| Data entries |
——

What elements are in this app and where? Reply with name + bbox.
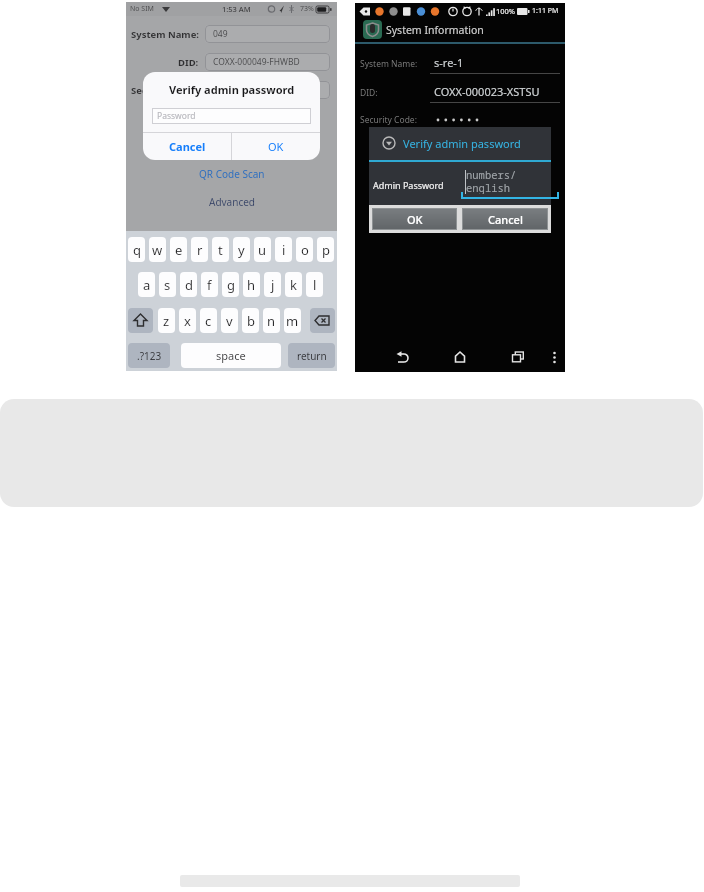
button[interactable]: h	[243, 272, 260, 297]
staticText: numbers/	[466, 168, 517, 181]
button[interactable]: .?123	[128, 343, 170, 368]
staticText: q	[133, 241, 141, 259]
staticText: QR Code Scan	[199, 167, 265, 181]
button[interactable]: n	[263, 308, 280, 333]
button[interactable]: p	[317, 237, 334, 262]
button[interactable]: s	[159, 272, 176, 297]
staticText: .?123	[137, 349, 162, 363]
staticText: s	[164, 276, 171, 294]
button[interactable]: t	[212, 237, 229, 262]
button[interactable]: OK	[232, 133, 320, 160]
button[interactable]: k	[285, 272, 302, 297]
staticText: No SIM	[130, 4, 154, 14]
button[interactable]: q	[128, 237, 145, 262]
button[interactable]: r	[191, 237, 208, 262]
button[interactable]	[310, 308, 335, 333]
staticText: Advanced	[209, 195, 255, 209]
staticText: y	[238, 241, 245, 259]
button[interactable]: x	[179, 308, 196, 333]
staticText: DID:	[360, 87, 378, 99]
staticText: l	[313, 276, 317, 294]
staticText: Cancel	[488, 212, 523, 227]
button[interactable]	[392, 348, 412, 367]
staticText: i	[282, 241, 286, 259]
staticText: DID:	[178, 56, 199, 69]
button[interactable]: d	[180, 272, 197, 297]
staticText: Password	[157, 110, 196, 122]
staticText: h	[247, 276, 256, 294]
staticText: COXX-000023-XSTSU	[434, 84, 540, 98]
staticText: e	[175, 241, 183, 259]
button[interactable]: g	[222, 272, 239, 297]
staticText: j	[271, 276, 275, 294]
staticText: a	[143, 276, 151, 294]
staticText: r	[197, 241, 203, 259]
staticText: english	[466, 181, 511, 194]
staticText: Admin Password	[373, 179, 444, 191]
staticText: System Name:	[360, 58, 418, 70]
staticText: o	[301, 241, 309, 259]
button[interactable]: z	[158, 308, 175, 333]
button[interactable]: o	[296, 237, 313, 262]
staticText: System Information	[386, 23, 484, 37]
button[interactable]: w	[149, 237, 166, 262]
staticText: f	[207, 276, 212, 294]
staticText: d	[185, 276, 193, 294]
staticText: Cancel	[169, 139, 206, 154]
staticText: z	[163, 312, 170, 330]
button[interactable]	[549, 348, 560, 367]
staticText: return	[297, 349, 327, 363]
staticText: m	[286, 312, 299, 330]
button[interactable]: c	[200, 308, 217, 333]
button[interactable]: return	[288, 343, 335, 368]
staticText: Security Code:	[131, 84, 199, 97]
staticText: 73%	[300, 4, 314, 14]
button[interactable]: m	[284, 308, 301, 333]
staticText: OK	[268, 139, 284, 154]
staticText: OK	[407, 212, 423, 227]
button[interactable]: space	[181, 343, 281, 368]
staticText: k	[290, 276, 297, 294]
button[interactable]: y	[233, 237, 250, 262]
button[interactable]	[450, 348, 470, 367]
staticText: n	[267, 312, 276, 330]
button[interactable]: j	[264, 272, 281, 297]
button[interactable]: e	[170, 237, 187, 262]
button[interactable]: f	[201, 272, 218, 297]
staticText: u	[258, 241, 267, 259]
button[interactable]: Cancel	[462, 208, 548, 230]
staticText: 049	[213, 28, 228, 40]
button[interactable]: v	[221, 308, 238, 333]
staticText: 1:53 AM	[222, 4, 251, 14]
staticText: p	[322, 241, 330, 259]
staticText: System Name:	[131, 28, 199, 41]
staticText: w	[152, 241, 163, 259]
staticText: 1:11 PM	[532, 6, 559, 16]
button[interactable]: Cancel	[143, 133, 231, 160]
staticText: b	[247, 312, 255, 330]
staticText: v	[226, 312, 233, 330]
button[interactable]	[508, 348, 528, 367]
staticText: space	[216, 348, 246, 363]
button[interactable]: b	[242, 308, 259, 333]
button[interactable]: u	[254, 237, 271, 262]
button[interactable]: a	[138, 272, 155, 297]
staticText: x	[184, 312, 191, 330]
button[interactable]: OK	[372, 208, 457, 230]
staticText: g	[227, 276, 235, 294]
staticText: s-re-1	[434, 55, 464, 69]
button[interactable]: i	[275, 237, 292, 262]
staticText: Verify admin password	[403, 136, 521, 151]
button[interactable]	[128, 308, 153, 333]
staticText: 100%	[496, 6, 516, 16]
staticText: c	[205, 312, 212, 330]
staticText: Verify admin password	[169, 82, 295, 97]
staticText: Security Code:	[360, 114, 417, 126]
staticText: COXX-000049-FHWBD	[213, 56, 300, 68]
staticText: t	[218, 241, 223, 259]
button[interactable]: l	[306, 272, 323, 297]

——

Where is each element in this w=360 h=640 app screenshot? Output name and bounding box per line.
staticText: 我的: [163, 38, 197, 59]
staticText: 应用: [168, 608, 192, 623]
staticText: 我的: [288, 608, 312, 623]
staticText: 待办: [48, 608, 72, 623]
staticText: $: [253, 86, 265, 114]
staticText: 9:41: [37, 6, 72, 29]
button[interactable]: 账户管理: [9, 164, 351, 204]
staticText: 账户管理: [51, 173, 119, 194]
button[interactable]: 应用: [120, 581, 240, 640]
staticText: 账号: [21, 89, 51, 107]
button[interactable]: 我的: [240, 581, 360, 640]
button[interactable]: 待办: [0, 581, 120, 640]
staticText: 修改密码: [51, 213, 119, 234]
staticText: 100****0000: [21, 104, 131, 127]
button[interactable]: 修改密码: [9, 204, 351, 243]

——

| Exercise details |
Reproduce every line in the records above that contains the word "this".

| Solution to the exercise |
What elements are in this app and where? Reply with name + bbox.
Where is each element in this w=360 h=640 app screenshot? Output name and bounding box per line.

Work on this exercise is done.